#### [Your goal]
Among the entries below, how many lines include "logo"? Answer with the number only.

━━ Data to examine ━━

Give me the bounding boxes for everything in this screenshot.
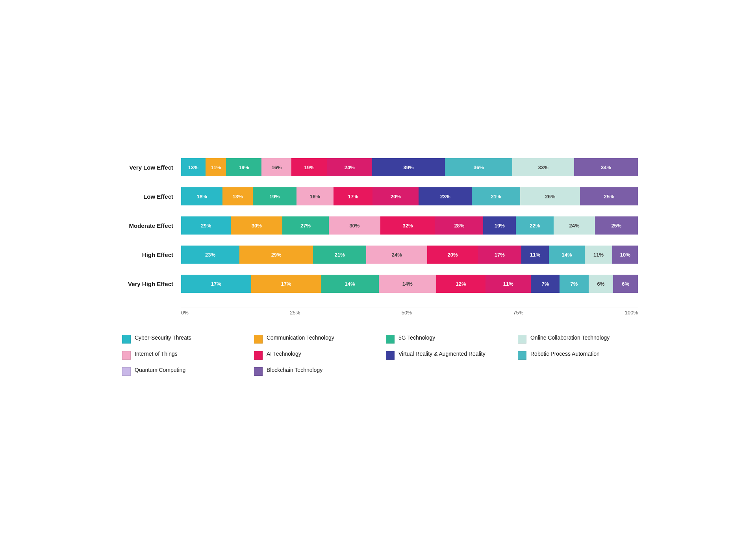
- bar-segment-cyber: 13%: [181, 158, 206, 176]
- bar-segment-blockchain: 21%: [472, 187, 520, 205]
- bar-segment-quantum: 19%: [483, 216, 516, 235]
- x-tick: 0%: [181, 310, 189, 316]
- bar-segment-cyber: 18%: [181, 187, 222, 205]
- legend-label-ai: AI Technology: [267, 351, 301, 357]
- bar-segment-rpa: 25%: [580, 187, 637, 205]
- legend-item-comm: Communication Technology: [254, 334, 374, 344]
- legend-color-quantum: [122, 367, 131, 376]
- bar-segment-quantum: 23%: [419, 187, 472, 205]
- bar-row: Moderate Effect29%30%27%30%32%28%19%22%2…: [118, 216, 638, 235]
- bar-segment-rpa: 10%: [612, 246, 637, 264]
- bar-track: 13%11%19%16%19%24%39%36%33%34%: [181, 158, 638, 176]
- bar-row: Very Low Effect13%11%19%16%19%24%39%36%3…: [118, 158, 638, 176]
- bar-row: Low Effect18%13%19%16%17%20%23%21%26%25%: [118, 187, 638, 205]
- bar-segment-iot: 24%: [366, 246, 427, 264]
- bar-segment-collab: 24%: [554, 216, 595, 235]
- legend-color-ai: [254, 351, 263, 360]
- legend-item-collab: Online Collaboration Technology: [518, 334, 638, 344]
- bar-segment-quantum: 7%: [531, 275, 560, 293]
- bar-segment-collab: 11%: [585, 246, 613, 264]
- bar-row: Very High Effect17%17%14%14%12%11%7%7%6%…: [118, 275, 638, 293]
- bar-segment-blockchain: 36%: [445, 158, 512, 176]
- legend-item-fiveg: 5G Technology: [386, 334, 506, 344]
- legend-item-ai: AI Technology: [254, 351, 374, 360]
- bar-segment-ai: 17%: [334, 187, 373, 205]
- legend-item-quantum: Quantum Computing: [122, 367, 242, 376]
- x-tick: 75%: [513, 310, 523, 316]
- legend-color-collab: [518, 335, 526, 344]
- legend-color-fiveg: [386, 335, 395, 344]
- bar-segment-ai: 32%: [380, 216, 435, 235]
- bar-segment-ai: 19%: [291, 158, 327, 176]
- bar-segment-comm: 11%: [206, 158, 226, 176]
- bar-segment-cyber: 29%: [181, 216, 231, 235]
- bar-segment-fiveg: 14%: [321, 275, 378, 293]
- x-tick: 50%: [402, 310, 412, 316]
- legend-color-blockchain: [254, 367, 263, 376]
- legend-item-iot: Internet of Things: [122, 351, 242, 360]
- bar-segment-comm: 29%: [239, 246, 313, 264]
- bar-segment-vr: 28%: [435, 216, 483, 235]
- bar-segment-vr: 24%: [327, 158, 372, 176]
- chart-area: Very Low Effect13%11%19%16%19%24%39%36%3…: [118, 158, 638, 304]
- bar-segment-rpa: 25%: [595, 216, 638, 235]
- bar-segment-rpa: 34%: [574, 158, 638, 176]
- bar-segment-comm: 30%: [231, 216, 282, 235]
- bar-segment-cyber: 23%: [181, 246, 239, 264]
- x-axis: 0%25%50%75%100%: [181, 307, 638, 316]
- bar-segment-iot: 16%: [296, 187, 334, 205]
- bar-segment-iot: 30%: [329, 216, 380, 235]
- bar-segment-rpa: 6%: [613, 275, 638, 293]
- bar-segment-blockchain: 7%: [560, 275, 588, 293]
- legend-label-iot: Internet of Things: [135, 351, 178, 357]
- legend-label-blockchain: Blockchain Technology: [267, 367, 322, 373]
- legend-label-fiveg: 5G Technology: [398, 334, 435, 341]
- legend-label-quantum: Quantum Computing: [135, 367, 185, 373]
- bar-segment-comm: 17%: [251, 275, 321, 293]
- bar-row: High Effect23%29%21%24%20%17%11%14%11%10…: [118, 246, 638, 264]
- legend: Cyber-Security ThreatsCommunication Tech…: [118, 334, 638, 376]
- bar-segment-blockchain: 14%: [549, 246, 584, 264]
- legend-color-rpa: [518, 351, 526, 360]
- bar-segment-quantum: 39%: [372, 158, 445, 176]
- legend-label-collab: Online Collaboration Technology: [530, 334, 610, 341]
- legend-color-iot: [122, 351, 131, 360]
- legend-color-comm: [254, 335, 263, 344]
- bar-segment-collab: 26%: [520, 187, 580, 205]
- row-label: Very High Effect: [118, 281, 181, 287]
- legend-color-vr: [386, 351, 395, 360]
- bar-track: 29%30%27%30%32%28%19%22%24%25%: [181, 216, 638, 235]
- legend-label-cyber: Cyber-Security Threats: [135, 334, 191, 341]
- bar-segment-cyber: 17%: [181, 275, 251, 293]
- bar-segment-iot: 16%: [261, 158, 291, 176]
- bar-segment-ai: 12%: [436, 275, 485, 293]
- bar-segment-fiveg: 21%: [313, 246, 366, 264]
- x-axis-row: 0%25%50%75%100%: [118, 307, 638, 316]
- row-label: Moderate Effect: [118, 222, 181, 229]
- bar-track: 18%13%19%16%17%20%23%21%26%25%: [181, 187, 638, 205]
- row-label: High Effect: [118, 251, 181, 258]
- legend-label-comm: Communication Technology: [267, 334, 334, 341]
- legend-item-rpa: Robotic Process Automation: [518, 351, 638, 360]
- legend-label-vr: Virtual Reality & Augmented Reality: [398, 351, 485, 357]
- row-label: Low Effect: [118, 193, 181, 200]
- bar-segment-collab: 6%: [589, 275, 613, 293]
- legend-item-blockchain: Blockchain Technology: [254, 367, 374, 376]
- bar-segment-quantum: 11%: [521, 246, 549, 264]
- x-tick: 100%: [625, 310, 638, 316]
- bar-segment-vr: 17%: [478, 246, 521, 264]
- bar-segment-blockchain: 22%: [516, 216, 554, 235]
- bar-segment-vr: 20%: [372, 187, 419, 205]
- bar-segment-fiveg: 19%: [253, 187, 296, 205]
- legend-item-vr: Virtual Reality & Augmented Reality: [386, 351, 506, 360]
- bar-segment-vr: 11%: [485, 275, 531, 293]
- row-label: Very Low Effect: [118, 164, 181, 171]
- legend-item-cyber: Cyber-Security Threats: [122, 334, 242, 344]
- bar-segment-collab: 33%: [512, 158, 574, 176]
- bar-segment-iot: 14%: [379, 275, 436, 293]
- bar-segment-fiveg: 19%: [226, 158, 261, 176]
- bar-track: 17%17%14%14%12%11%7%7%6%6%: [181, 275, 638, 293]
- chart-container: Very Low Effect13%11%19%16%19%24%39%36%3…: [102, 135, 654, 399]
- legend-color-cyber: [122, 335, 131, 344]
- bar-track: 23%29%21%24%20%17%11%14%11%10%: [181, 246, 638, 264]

━━━
━━ Data to examine ━━

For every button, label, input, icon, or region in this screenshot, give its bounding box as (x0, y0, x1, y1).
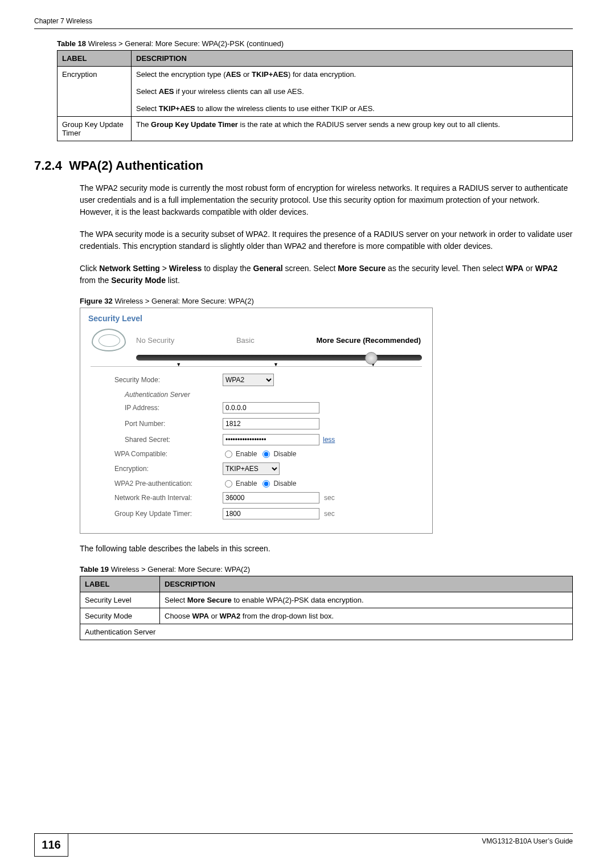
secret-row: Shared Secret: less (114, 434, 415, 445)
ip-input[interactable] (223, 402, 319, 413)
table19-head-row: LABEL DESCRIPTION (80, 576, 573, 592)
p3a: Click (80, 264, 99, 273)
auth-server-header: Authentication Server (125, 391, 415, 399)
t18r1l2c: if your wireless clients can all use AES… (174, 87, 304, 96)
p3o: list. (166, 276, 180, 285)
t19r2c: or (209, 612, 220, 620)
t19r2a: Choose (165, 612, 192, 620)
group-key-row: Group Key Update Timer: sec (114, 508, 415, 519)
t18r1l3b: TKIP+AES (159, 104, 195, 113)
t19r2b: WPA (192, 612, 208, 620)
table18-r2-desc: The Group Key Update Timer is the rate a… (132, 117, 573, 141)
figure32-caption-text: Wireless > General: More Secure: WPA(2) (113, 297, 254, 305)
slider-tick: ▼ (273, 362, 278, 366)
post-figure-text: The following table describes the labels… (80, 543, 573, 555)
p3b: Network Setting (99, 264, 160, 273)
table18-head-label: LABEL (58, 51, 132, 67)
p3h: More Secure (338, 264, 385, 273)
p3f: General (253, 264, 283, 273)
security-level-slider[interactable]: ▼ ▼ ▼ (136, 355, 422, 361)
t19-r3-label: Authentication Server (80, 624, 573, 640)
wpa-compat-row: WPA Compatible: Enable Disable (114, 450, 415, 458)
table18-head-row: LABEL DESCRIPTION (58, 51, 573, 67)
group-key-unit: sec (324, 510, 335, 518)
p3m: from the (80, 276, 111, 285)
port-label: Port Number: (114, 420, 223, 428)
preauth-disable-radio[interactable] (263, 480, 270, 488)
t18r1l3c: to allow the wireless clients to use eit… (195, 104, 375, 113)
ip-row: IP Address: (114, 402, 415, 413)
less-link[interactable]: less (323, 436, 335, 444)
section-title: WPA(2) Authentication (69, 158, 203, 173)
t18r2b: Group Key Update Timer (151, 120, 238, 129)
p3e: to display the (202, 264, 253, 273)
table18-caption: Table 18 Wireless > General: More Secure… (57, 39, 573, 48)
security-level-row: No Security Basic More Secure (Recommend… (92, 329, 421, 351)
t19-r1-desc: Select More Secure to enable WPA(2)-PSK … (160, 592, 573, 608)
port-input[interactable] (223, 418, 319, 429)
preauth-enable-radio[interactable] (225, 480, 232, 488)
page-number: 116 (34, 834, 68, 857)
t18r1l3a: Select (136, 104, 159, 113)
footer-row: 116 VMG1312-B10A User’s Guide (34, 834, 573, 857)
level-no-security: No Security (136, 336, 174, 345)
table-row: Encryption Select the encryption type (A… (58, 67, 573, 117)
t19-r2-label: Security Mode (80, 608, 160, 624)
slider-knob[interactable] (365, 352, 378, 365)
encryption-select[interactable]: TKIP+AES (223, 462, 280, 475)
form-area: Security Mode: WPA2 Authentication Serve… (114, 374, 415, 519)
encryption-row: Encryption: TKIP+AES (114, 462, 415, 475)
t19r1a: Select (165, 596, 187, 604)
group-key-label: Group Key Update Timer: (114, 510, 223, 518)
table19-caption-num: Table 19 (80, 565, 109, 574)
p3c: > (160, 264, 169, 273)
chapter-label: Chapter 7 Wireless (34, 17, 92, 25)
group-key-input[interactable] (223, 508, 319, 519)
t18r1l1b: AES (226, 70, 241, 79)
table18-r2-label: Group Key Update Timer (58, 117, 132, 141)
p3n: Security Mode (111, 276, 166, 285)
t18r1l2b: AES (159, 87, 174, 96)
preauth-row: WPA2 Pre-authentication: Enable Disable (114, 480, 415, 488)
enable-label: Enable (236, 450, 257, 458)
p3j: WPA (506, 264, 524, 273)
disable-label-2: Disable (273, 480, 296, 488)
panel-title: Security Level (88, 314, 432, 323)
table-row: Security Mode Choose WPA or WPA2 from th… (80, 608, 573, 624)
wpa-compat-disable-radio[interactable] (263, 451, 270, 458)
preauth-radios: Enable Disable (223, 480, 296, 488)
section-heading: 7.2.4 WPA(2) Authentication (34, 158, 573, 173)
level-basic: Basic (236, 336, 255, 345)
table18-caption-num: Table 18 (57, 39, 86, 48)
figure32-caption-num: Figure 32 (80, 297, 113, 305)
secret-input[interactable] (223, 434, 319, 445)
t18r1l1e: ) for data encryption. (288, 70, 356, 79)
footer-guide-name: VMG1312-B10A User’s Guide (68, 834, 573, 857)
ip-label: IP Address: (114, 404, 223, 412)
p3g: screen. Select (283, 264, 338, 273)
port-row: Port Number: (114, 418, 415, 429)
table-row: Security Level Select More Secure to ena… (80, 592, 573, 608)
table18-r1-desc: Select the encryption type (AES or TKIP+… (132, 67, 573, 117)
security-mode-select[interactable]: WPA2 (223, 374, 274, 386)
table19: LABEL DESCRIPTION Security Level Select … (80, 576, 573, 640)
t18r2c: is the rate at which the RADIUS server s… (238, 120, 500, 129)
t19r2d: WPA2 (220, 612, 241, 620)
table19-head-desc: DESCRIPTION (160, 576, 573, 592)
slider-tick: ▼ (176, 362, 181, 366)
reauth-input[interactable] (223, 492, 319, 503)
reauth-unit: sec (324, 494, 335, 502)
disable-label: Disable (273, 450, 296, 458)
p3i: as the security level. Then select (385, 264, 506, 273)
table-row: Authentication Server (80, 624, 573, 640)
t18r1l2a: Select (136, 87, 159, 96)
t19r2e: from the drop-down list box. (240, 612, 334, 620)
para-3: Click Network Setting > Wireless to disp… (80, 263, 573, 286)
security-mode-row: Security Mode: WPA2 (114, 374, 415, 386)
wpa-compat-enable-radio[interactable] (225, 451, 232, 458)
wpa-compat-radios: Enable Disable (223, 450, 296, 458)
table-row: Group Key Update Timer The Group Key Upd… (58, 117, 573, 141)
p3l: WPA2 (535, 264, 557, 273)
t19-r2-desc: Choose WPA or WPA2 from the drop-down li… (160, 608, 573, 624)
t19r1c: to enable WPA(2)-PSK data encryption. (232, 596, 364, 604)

━━━
━━ Data to examine ━━

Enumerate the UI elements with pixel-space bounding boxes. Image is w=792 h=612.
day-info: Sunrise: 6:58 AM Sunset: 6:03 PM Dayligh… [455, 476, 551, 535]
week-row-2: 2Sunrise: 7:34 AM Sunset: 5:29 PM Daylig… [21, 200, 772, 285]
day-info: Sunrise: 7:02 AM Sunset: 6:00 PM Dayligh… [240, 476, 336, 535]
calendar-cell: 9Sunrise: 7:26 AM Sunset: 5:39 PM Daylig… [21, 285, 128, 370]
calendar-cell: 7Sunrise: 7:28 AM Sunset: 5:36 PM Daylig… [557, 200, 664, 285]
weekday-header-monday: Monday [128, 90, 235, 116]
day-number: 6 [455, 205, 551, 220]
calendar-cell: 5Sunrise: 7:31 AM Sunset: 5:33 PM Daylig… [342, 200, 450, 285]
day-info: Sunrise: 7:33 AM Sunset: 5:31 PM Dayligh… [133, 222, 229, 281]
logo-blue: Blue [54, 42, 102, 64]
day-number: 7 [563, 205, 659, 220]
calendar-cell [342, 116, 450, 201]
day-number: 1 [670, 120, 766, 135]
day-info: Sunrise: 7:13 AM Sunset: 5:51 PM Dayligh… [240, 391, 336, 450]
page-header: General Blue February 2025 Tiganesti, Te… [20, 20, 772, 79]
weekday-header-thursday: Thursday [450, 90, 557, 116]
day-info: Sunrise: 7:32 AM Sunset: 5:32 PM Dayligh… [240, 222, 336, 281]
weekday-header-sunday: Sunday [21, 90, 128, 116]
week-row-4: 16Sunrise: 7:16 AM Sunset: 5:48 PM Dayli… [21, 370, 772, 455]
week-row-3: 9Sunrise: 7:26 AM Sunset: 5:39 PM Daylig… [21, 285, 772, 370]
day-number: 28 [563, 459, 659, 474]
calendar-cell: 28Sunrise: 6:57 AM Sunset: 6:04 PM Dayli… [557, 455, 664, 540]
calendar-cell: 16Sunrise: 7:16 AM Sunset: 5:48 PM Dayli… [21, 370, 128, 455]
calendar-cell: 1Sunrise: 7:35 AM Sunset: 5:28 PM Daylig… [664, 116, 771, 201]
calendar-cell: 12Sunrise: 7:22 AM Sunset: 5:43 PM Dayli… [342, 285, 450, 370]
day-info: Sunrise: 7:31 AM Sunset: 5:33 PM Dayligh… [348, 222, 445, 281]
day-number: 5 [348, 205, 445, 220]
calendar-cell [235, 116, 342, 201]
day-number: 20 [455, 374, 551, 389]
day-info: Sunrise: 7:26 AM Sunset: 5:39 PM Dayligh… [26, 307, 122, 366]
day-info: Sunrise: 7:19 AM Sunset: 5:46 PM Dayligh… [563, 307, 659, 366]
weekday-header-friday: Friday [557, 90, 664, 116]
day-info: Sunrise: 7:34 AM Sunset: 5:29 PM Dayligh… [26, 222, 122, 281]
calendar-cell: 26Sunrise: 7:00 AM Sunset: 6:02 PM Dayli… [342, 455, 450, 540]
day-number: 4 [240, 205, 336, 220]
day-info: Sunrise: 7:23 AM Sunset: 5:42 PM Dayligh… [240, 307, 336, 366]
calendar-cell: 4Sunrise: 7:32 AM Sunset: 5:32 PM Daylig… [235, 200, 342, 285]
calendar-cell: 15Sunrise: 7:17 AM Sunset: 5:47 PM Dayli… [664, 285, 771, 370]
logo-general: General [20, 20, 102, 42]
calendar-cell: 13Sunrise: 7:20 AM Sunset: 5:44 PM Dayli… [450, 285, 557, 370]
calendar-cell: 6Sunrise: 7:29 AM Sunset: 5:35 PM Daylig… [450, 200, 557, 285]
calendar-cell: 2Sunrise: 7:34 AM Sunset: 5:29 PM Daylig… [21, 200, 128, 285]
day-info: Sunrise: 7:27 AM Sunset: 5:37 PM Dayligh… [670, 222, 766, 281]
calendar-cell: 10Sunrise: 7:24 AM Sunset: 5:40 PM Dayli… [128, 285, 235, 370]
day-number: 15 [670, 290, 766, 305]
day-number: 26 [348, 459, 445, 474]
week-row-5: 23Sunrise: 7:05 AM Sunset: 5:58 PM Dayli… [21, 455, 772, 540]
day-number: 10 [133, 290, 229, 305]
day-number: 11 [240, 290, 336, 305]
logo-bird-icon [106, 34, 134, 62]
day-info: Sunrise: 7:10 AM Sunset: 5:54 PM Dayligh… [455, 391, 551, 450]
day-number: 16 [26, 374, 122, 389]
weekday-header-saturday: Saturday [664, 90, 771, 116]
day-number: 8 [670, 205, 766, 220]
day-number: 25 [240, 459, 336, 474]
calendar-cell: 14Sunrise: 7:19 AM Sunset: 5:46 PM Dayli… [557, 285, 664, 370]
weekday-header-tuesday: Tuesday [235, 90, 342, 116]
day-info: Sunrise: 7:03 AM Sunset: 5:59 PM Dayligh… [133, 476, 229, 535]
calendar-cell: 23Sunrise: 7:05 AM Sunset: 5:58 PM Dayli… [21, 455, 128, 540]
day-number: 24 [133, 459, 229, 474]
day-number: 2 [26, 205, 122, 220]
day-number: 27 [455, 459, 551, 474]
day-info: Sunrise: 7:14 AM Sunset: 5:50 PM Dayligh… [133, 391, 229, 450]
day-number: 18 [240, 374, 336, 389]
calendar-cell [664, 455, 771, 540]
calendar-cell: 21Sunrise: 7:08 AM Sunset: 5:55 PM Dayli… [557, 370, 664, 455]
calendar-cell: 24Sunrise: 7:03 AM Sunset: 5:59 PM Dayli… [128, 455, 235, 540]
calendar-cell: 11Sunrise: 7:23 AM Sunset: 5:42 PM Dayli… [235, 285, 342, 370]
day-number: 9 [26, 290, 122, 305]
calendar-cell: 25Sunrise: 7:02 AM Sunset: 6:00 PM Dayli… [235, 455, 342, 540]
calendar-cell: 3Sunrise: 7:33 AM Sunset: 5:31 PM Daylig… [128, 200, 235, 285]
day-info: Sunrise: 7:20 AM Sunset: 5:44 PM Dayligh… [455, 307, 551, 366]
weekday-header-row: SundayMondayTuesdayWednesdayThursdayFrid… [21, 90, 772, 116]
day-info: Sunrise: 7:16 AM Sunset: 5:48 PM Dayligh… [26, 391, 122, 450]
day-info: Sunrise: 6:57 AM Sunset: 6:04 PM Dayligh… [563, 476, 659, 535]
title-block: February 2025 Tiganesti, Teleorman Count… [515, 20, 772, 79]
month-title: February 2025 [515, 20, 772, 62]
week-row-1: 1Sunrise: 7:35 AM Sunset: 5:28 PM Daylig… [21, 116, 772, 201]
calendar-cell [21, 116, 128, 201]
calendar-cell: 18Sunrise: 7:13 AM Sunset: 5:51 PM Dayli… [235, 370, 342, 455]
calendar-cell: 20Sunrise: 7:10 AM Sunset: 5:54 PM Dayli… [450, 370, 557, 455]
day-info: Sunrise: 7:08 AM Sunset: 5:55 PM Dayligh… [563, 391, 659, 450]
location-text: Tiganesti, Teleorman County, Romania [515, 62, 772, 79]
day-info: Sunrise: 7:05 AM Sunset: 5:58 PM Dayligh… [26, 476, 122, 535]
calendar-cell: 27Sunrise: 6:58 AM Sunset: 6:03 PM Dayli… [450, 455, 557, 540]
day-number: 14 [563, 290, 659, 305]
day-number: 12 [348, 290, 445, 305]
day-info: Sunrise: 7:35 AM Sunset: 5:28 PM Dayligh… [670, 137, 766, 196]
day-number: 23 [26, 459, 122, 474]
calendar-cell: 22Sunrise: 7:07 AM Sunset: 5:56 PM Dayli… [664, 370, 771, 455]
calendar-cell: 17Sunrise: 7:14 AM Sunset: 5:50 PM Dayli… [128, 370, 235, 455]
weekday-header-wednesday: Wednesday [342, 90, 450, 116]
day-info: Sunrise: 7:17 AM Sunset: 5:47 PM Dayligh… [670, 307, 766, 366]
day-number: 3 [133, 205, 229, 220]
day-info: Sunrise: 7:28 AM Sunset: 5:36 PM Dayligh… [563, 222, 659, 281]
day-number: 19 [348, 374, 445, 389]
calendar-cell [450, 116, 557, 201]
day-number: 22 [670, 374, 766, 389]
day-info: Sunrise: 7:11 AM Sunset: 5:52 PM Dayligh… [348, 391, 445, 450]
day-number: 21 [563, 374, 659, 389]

━━━

#### [Written answer]
3